▸ TASK PROMPT:
Beneath this line are the data; copy exactly the part of them that opens with the line containing "vkpeople.com" and closes with the line containing "ixtys.spb.ru", and only that part.

(Collected data)
========================================
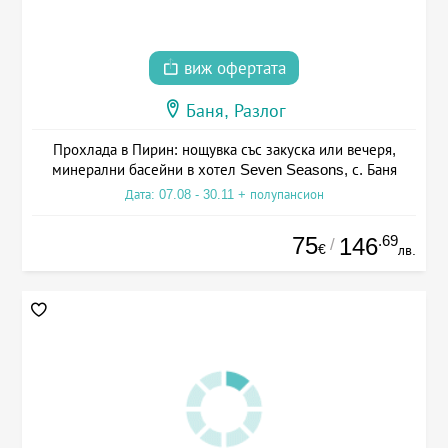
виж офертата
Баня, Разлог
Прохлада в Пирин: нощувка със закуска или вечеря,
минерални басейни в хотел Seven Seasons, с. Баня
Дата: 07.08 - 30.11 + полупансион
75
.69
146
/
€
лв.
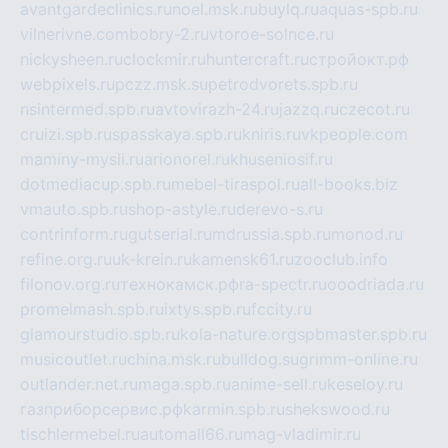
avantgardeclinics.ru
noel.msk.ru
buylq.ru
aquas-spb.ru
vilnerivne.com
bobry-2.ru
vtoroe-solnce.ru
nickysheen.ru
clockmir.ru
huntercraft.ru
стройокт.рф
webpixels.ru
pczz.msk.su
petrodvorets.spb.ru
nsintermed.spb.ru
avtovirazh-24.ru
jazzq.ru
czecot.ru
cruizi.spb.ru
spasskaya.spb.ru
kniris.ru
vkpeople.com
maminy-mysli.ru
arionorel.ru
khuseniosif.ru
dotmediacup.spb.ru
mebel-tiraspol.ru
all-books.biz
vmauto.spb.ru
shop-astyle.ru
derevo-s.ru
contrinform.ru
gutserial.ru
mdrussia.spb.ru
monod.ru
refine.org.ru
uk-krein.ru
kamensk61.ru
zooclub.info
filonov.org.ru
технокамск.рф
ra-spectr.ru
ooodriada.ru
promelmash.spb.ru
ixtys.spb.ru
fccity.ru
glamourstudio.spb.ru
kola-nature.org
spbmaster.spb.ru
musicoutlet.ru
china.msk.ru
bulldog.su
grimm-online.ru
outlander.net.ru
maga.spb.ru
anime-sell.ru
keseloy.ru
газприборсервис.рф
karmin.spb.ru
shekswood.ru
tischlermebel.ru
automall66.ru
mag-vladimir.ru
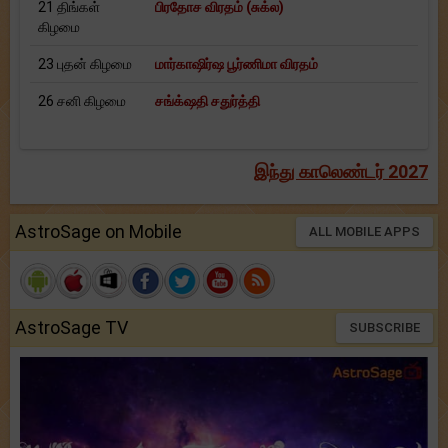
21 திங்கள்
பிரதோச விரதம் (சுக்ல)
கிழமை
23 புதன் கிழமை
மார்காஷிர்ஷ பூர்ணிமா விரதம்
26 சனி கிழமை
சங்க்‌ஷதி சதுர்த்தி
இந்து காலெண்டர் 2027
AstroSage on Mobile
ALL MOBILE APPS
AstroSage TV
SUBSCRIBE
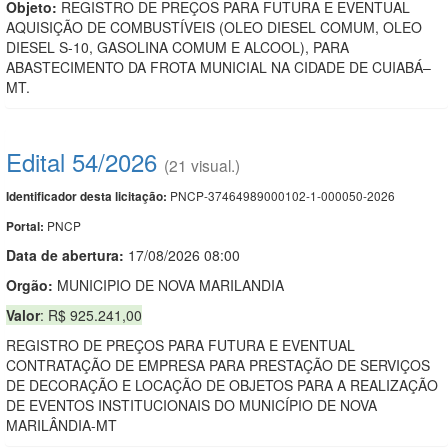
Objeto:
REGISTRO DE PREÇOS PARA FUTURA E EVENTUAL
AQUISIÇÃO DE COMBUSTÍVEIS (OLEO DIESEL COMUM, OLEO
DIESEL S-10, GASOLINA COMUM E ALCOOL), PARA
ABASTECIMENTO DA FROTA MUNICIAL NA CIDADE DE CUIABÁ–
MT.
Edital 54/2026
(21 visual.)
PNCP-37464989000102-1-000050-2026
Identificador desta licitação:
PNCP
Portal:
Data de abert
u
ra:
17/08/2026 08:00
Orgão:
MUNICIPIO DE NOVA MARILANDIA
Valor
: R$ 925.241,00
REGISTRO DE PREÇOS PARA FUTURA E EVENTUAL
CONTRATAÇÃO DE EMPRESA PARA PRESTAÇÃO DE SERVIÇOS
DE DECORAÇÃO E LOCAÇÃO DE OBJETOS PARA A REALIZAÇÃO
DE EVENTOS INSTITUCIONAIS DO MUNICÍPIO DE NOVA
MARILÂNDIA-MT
========================================
▸ EXPECTED OUTPUT:
vkpeople.com
maminy-mysli.ru
arionorel.ru
khuseniosif.ru
dotmediacup.spb.ru
mebel-tiraspol.ru
all-books.biz
vmauto.spb.ru
shop-astyle.ru
derevo-s.ru
contrinform.ru
gutserial.ru
mdrussia.spb.ru
monod.ru
refine.org.ru
uk-krein.ru
kamensk61.ru
zooclub.info
filonov.org.ru
технокамск.рф
ra-spectr.ru
ooodriada.ru
promelmash.spb.ru
ixtys.spb.ru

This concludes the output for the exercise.